Does SST work with nextjs14?
@WebDevCody
Ай бұрын
yes
Can you not just code a rate limit , i am sure the code for rate limit and little bit ddos prventation code will be easy no?
@WebDevCody
Ай бұрын
not when the static assets are hosted on a CDN; then you have no code that executes.
This is one of the “easy” benefits you get with Vercel - if something is clearly ddos, they block it or take the charge.
@nickwoodward819
Ай бұрын
Yeah, I'm not relying on their judgment as to whether I should pay them... The fact that they haven't got a spend cap is *nuts*
@AndersGustafsson87
Ай бұрын
They have some automatic mitigation but they dont pay your bill, unless you are a popular content creator
@neociber24
Ай бұрын
@@nickwoodward819 I think they added it the last week
@jeremybuckets
Ай бұрын
This just isn't true. Plenty of examples online of nobodies getting their DDoS bills refunded.@@AndersGustafsson87
@WebDevCody
Ай бұрын
is that written in writing in their SLA? "we will pay for any DDOS bandwidth your app receives"? I highly doubt it
Cloudflare is your answer my dude
@WebDevCody
Ай бұрын
I think so
Cloud is such a waste of money. Still don't understand why everyone drinks that Koolaid..
I hope this fixes your problem
If you contact AWS support and prove that you got attacked, its the first time, and you've now setup WAF, they'll refund you the cost of the attack
sorry for your money loss and thank you for sharing the knowledge
This services are not meant for hobby projects. I allocate a fixed amount of money per month on my hobbies: books, manga, and my two websites. I make sure I never spend more than that
I think it’s ridiculous you have to understand all of these stuff just to not get a giant bill. Can’t see myself using AWS or similar services… I’m very confident I know what I’m doing and still I feel like I’m taking a risk with these services because one wrong misconfiguration and they can totally bankrupt me? No thanks. I prefer to pre-pay for hosting and not worry about that stuff. What’s the point of using a managed hosting service if you still need to worry about stuff like this?
So it was Layer 7 DDoS as type of attack? On Vercel they provide for free some kind of mitigation for these attacks. Interesting, your project someone doesn't like. Or someone push you to pay 3k 😂 How much payed the attacker in that case... I don't think DDoS is free
3:39 AWS pricing is absurd once you start to do something even remotely interesting. I can't wait until SST has first class Cloudflare support.

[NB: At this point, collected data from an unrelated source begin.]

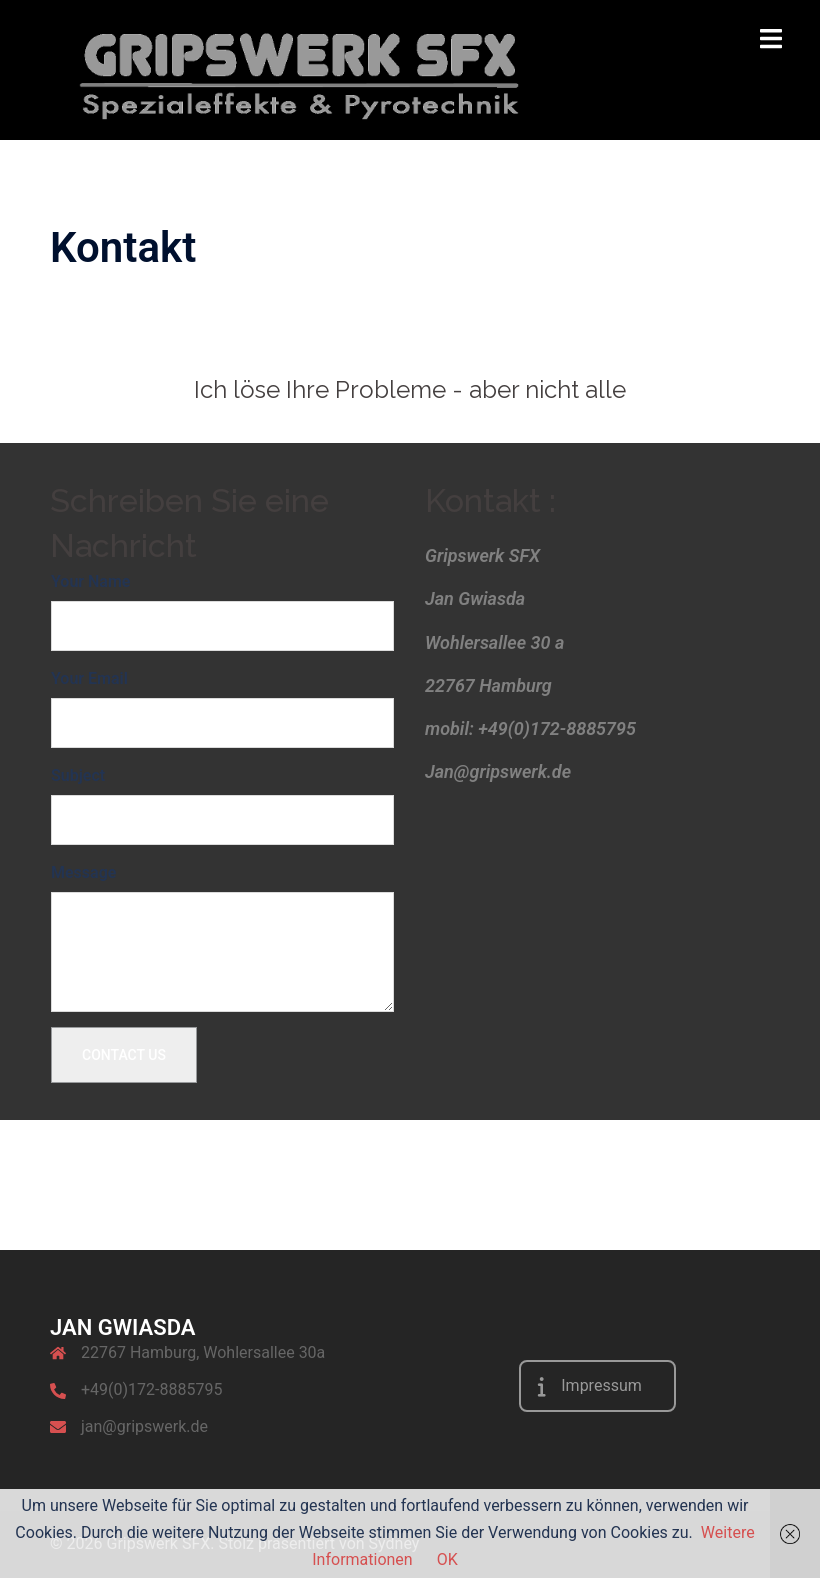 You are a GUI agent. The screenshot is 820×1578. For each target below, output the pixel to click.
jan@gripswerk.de (144, 1426)
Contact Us (124, 1055)
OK (447, 1559) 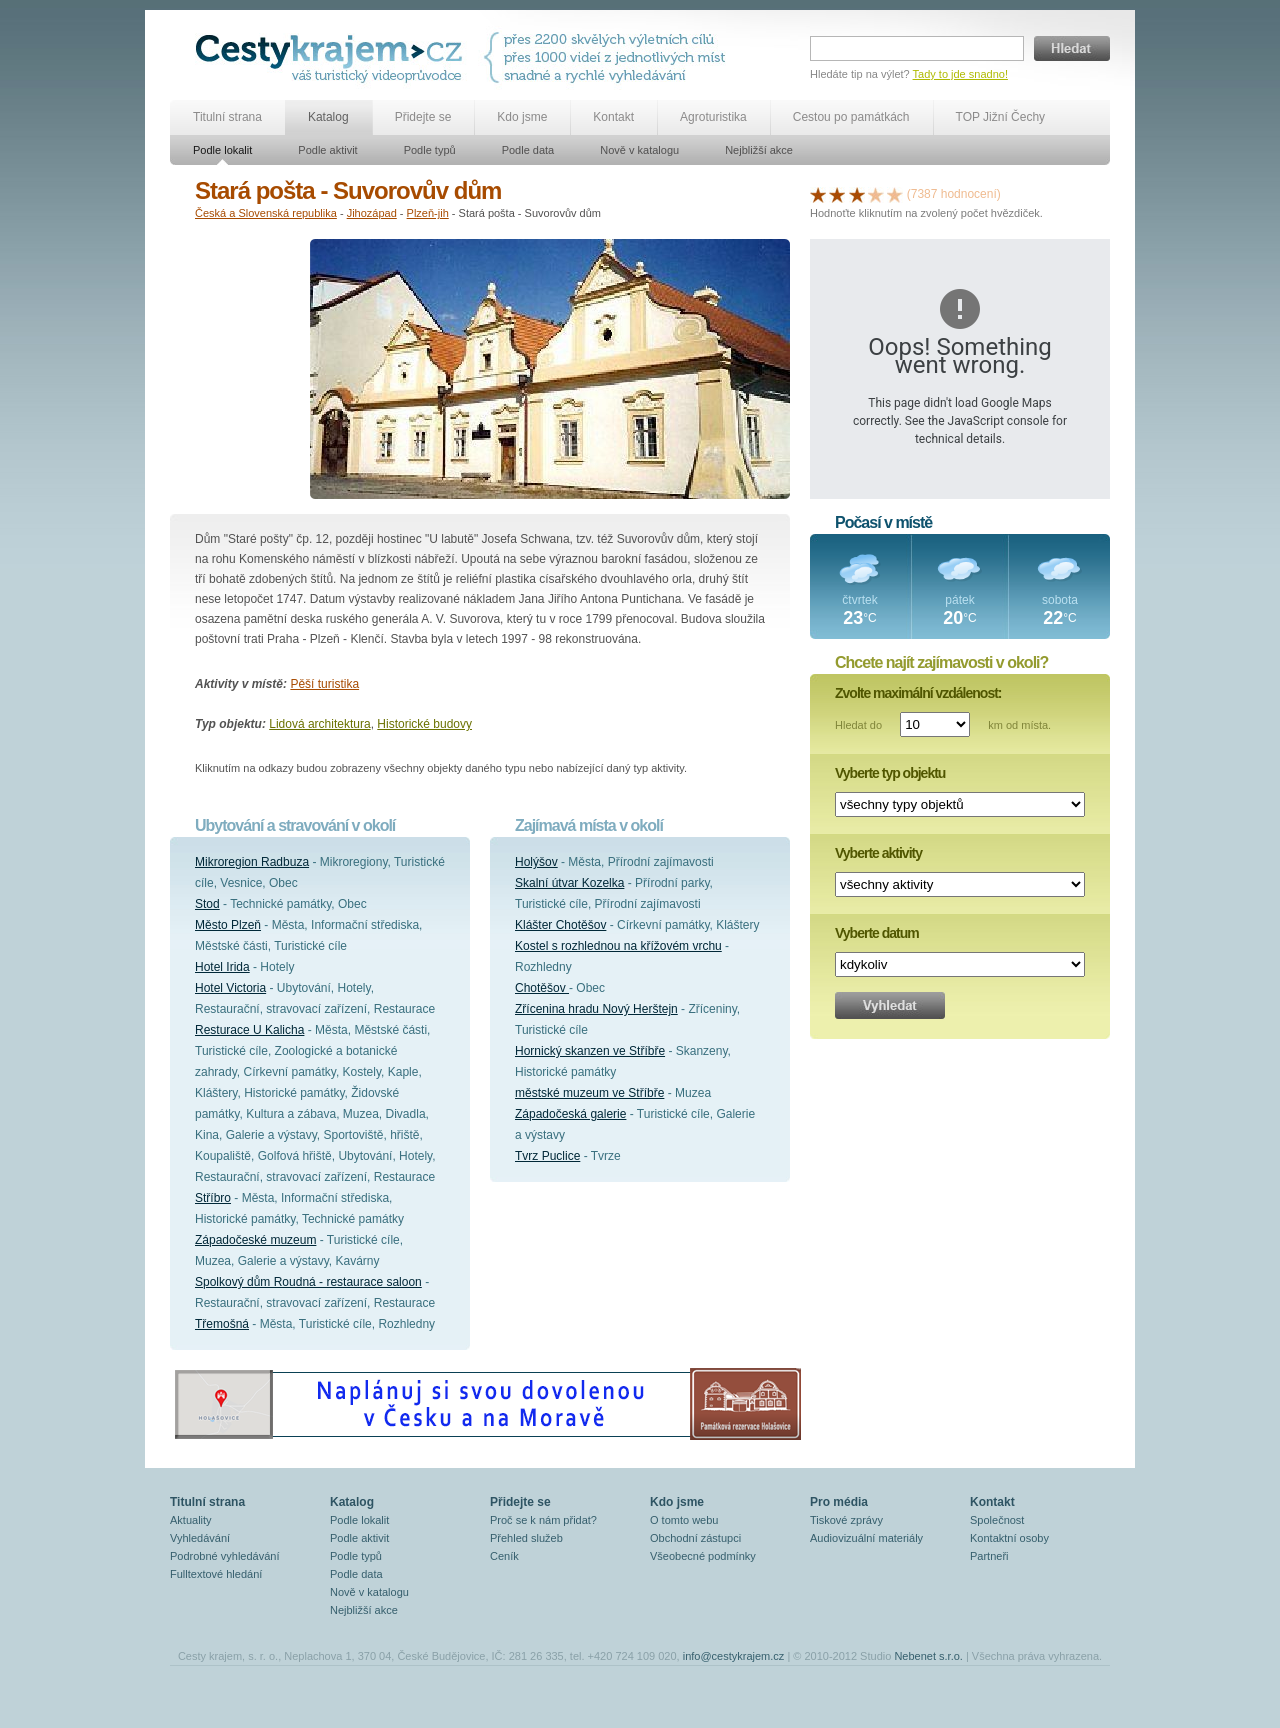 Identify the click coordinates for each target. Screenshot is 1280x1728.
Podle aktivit (327, 150)
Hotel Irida (222, 967)
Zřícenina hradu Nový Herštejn (596, 1009)
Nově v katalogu (639, 150)
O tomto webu (684, 1520)
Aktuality (191, 1520)
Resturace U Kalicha (249, 1030)
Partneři (989, 1556)
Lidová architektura (319, 724)
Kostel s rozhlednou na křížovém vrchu (618, 946)
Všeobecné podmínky (703, 1556)
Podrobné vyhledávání (224, 1556)
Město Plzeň (228, 925)
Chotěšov (542, 988)
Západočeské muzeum (255, 1240)
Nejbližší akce (759, 150)
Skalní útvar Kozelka (569, 883)
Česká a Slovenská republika (266, 213)
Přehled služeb (526, 1538)
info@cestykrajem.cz (734, 1656)
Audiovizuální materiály (866, 1538)
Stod (207, 904)
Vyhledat (890, 1005)
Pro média (839, 1502)
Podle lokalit (222, 150)
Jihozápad (372, 213)
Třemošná (222, 1324)
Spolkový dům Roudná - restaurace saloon (308, 1282)
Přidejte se (423, 117)
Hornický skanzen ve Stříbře (590, 1051)
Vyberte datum (877, 933)
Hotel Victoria (230, 988)
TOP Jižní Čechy (1001, 117)
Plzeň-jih (428, 213)
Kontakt (613, 117)
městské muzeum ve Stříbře (589, 1093)
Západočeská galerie (570, 1114)
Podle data (528, 150)
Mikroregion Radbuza (252, 862)
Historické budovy (424, 724)
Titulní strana (227, 117)
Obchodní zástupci (695, 1538)
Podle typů (430, 150)
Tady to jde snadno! (960, 74)
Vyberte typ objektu (890, 773)
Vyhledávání (200, 1538)
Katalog (328, 117)
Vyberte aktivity (878, 853)
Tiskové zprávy (846, 1520)
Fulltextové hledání (216, 1574)
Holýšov (536, 862)
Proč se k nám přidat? (543, 1520)
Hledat (1072, 48)
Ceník (504, 1556)
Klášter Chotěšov (560, 925)
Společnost (997, 1520)
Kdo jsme (522, 117)
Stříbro (213, 1198)
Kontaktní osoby (1009, 1538)
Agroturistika (713, 117)
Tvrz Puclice (547, 1156)
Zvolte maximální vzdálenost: (918, 693)
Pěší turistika (324, 684)
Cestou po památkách (851, 117)
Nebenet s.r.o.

jesus christ, serverless is convenient for damn it's expensive
Why not use Vercel or Netlify? Then you are not longer responsible for DDOS attacks and you don't have to pay additionally for this protection.
@doreto95
Ай бұрын
This is not true. Netlify or Vercel will still charge you for execution time and bandwidth.
@crazycode2578
Ай бұрын
@@doreto95 but vercel has basic DDoS Mitigation on Pro plan
@GabrielSouza-sz5ju
Ай бұрын
@@doreto95 Didn't they recently implement soft and hard limits (at least I'm sure Vercel did) because of a scandal where somebody got charged $100k on their hobby project?
@nickwoodward819
Ай бұрын
Incorrect, you should change this comment - Vercel and Netlify *DO* charge you for attacks, and if their protection was adequate enough they wouldn't provide spending caps to Pro account holders like it was a benefit
@JakobRossner-qj1wo
Ай бұрын
Hey guys, sure Netlify or Vercel charge for execution time etc. BUT they handle DDOS protection for you without you having to pay extra. AND they are willing to not charge users if their protection failed.